ターボ分子ポンプとは

真空を得る用途に用いられ、その為に容器内から気体を排出していくポンプである真空ポンプ。 吸気口と排気口とポンプから構成されているこの道具には現在様々な種類が存在しており、その内の1つが今回紹介するターボ分子ポンプになります。

 

ターボ分子ポンプは、金属製のタービン翼を持っている事をその特徴としており、複合分子ポンプとも呼ばれています。
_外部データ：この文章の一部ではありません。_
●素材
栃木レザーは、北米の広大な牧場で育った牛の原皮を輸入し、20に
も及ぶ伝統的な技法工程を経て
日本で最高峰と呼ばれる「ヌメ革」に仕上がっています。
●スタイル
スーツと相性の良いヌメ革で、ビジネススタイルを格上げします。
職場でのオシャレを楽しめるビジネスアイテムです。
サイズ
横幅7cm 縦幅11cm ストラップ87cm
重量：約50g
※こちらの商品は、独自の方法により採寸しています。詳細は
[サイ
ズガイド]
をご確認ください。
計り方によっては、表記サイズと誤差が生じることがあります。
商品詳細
この油回転真空ポンプに使われている形式の1つである「ゲーデ型」のネーミング元で現代科学の父とも呼ばれているドイツの実験物理学者W.ゲーデによって1912年に起原となる分子ポンプが発明された後、1955年にドイツのW.ベッカー等によってその実用化が実現した事で完成した機械式真空ポンプとなっています。

高速回転する動翼のローターと静止したままの固定翼のステータという2種類の翼によって成り立っているこのポンプを使うメリットとしては、オイルフリーの超高真空が得られる事や気体分子を機械的に排気するダイナミック排気を行なう為に全ての気体に対して殆ど同じ排気速度を持っている事、ヘリウムを始めとした希ガスや腐食性ガスの排気に加えて大流量のガスを連続排気が出来る事、作動圧力領域が広い事等が挙げられます。
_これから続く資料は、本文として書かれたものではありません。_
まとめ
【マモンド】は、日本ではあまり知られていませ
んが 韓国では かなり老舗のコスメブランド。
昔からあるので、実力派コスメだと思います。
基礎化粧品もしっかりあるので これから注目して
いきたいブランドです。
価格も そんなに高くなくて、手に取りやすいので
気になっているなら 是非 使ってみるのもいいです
主な用途としては半導体製造装置や蒸着装置、スパッタ装置、分析装置、エッチング装置、加速器、FPD製造装置といった物があります。

前述の様に動翼のローターと固定翼のステータという2種類の翼から成り立っているターボ分子ポンプですが、動作原理は、この2種類の翼を交互に設けてローターを数万rpmに達する速さで高速回転させる事で気体分子を一方向に移動させて高真空まで排気する物となっています。

その排気原理は高真空側から飛来して動翼に入射してから離れる際に色々な方向に向かおうとする気体分子を翼の傾きと回転によって後段側の方向へ向かわせるのと同時に静翼を通過しやすい方向へと向かわせる物と後段側の方向から静翼を通過し逆行してきた気体分子を動翼に触れさせる事によって後段方向へ向かわせる物の2種類から成り立っています。

またローターの支持方式によって種類が分かれていて価格が手頃な物となっている代わりに取り付けられる方向が一方向に限られている油潤滑式の玉軸受型、ほとんどの物が取り付け方向に制限が無い変わりに保守面において問題点が多いグリス潤滑式、オイルフリーで取り付け方向の自由度が高い代わりにバッテリーが必要となる磁気浮上型の3種類が存在しています。